Here, we would like to address two common points of concern.
Title and Framing
First, we would like to clarify why we frame the title and abstract to focus on partial observation rather than dimensionality mismatch in general:
Partial observation is a near-universal property of data-constrained models in neuroscience, whereas restricted latent dimensionalities only apply to a subset of such models (many methods exist for fitting one-to-one mappings between student units and observed teacher units, such as FORCE, BPTT, and the MAP inference procedure we describe). Our latest experiments, the quoted reasoning of lines 127-132, and the second paragraph of the Discussion all suggest that dimensionality mismatches arising from restricted latent dimensions also contribute to the observed mechanistic mismatches. However, our analytical results only apply to the setting without the additional latent dimensionality restriction. Extending our theoretical analysis to latent variable models is an important objective of our future work. Consequently, to reflect our contributions accurately, we focus on partial observation in the title and abstract, using wording that does not rule out other possible sources of mismatch. We reiterate that we do discuss restricted latent dimensions as an additional driver of bias towards attractor-like solutions in the Discussion (paragraph 2). We nonetheless agree that this point should be expanded on, and will discuss it further in the context of our latest experiments.
Solutions
Second, we agree with the reviewers that it is important to provide an avenue to resolve the issues we highlight in our work. As we mentioned in our manuscript and discuss in our reply to Reviewer njnf, one approach to validating putative attractor structure is to examine responses to perturbations of neural activity, for instance using optogenetics. However, we believe that it is important to focus the present manuscript on documenting the space of failure modes before we can formulate a useful proposal as to how they can be addressed. In our revised manuscript, we will expand our discussion of possible approaches using targeted optogenetic perturbations, and caveats thereof.

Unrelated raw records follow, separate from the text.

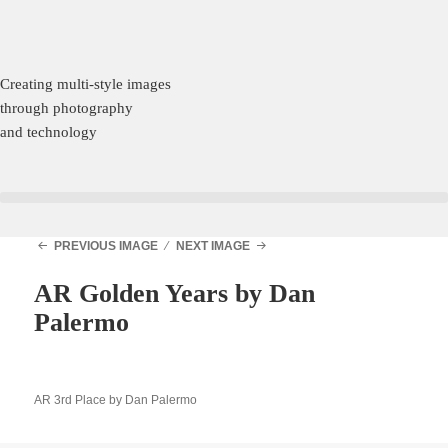
Creating multi-style images
through photography
and technology
PREVIOUS IMAGE
NEXT IMAGE
AR Golden Years by Dan
Palermo
AR 3rd Place by Dan Palermo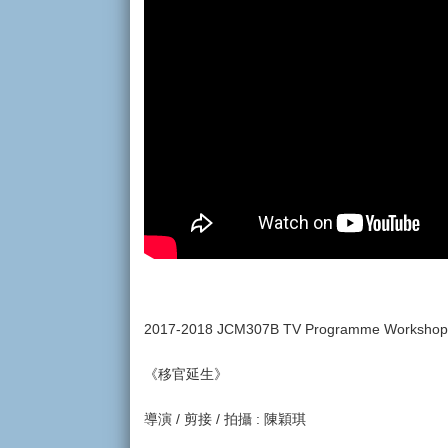
2017-2018 JCM307B TV Programme Worksho
《移官延生》
導演 / 剪接 / 拍攝 : 陳穎琪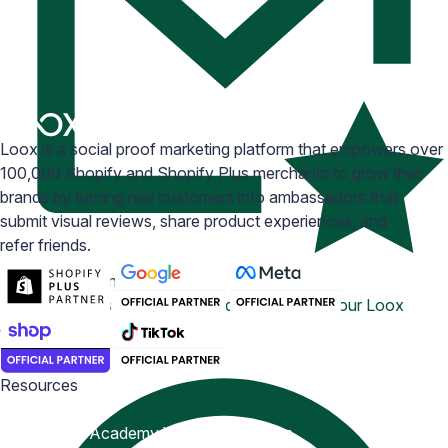
Loox is a social proof marketing platform that empowers over
100,000 Shopify and Shopify Plus merchants to grow their
brands by turning real customers into ambassadors that
submit visual reviews, share product experiences, and
refer friends.
Email Inspiration
Get some ideas for branding and customizing your Loox
emails
Resources
Blog
Help Center
Academy
Widget Inspiration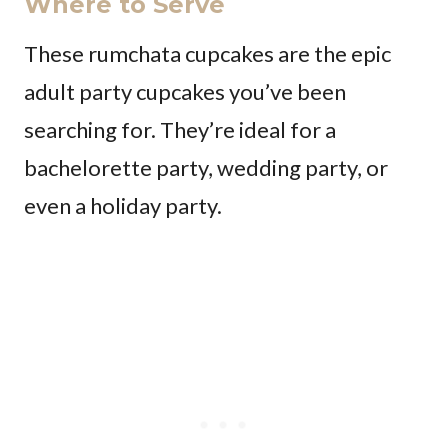
Where to Serve
These rumchata cupcakes are the epic
adult party cupcakes you’ve been
searching for. They’re ideal for a
bachelorette party, wedding party, or
even a holiday party.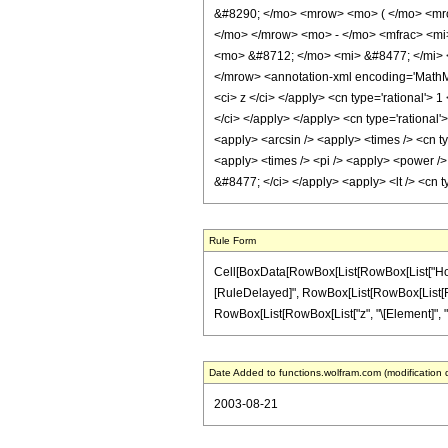
&#8290; </mo> <mrow> <mo> ( </mo> <mro
</mo> </mrow> <mo> - </mo> <mfrac> <mi
<mo> &#8712; </mo> <mi> &#8477; </mi> 
</mrow> <annotation-xml encoding='MathML-
<ci> z </ci> </apply> <cn type='rational'> 
</ci> </apply> </apply> <cn type='rational'
<apply> <arcsin /> <apply> <times /> <cn ty
<apply> <times /> <pi /> <apply> <power /> 
&#8477; </ci> </apply> <apply> <lt /> <cn t
Rule Form
Cell[BoxData[RowBox[List[RowBox[List["HoldPatt
[RuleDelayed]", RowBox[List[RowBox[List[Fractio
RowBox[List[RowBox[List["z", "\[Element]", "Real
Date Added to functions.wolfram.com (modification 
2003-08-21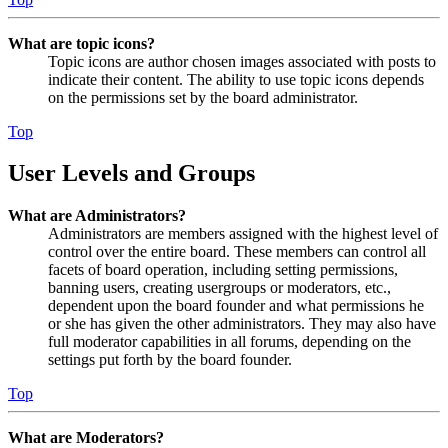
What are topic icons?
Topic icons are author chosen images associated with posts to
indicate their content. The ability to use topic icons depends
on the permissions set by the board administrator.
Top
User Levels and Groups
What are Administrators?
Administrators are members assigned with the highest level of
control over the entire board. These members can control all
facets of board operation, including setting permissions,
banning users, creating usergroups or moderators, etc.,
dependent upon the board founder and what permissions he
or she has given the other administrators. They may also have
full moderator capabilities in all forums, depending on the
settings put forth by the board founder.
Top
What are Moderators?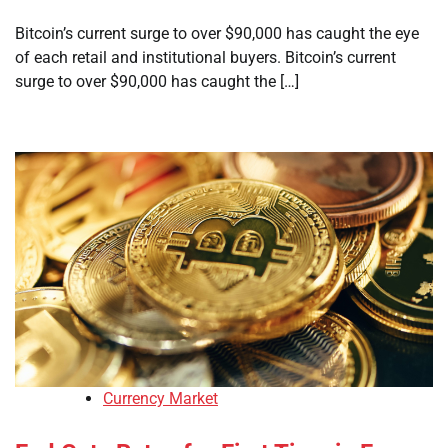
Bitcoin’s current surge to over $90,000 has caught the eye
of each retail and institutional buyers. Bitcoin’s current
surge to over $90,000 has caught the […]
Currency Market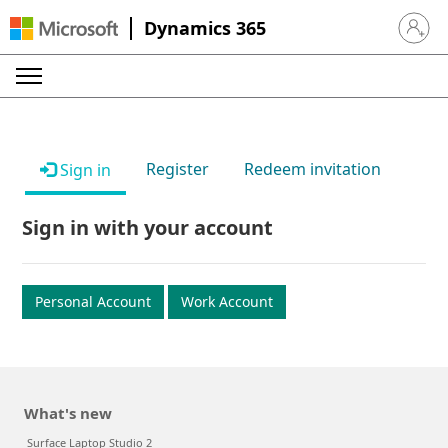
Dynamics 365
Sign in 
Register
Redeem invitation
Sign in
Sign in with your account
Personal Account
Work Account
What's new
Surface Laptop Studio 2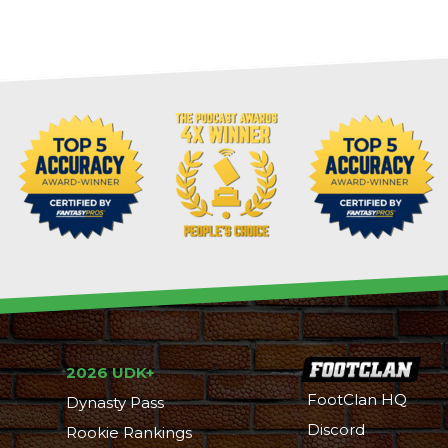
2026 UDK+
FootClan HQ
Dynasty Pass
Discord
Rookie Rankings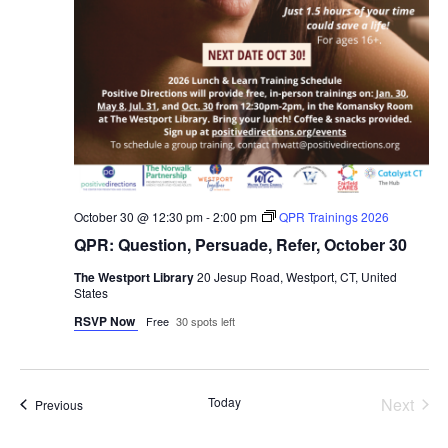
October 30 @ 12:30 pm
-
2:00 pm
QPR Trainings 2026
QPR: Question, Persuade, Refer, October 30
The Westport Library
20 Jesup Road, Westport, CT, United
States
RSVP Now
Free
30 spots left
Even
Today
Next
Events
Previous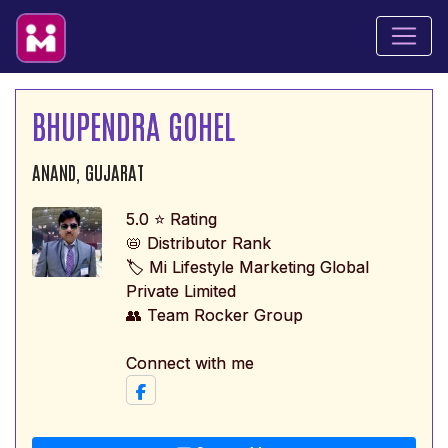
BHUPENDRA GOHEL
ANAND, GUJARAT
5.0 ⭐ Rating
📛 Distributor Rank
🏷️ Mi Lifestyle Marketing Global
Private Limited
👥 Team Rocker Group
Connect with me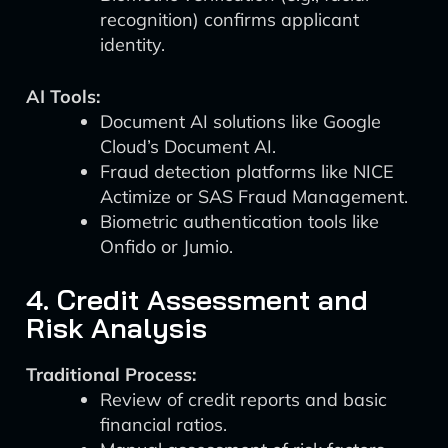
recognition) confirms applicant
identity.
AI Tools:
Document AI solutions like Google
Cloud’s Document AI.
Fraud detection platforms like NICE
Actimize or SAS Fraud Management.
Biometric authentication tools like
Onfido or Jumio.
4. Credit Assessment and
Risk Analysis
Traditional Process:
Review of credit reports and basic
financial ratios.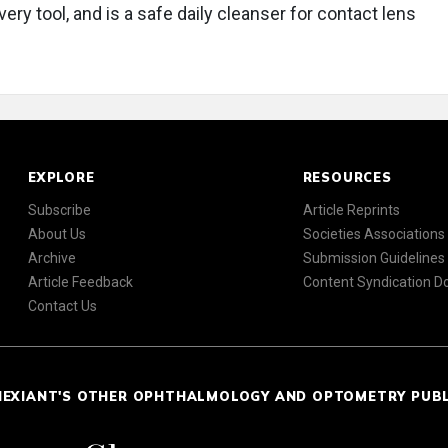
very tool, and is a safe daily cleanser for contact lens
EXPLORE
RESOURCES
Subscribe
Article Reprints
About Us
Societies Associations
Archive
Submission Guidelines
Article Feedback
Content Syndication 
Contact Us
NEXIANT'S OTHER OPHTHALMOLOGY AND OPTOMETRY PUB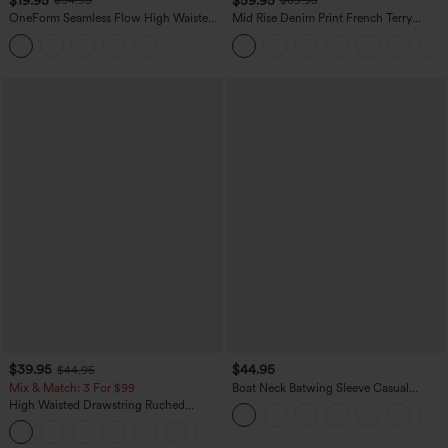
$34.95
$69.95
OneForm Seamless Flow High Waisted
Mid Rise Denim Print French Terry
Tummy Control Butt Lifting Yoga
Casual Sweatpants Jeans with Pockets
Leggings
$39.95
$44.95
$44.95
Mix & Match: 3 For $99
Boat Neck Batwing Sleeve Casual
Sweater
High Waisted Drawstring Ruched
Tapered Quick Dry Cool Touch Dance
Joggers with Pockets-UPF40+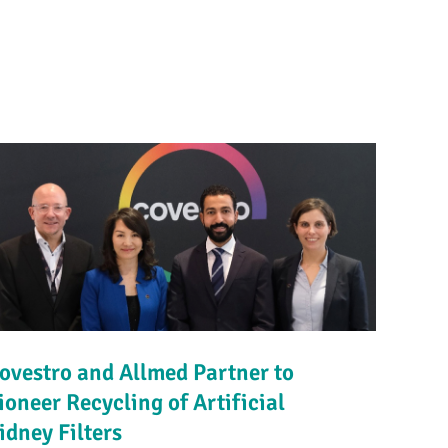
ovestro and Allmed Partner to
ioneer Recycling of Artificial
idney Filters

This paper theoretically and numerically studies the implications of only partial observations for inferring dynamical systems models from neuroscience data. Theoretical analysis with linear models reveals that with non-normal dynamics certain mechanistic scenarios cannot be discerned under partial observations, or are wrongly identified. Numerical analysis with nonlinear models reveals further issues with spurious attractor structure. All referees felt this is an important contribution in the field of neuroscience, where dynamical systems methods are widely used yet practitioners are often not (sufficiently) aware of such issues, and technically the paper appears to be solid.
Personally, I admittedly had more reservations with this work, but will go with the referees in my vote. Perhaps in their revision the authors may want to consider the following points:
-
Partial observations are a standard problem in any empirical setting that has been widely discussed in the nonlinear dynamics and physics literature (simple google search). Different solutions for it were advanced, from simple preprocessing by optimal delay embedding (which often already does a fair job) to reconstructing unobserved variables in the model’s latent space (a problem of course if one starts with too few latent states to begin with, as apparently much neuroscience work does). Personally, I found it a bit surprising that hardly any of this literature was discussed. Also, whether simple delay embedding could already alleviate the problem in this neuroscience setting would have been an interesting piece of information for practitioners (and simple to do).
-
Another thing the authors may want to check is whether optimal regularization parameters were chosen for the reconstruction methods. This was somewhat unclear, also why different settings were chosen for different methods, and whether other adjustments of the regularization may substantially improve the recovery of the observed dynamics.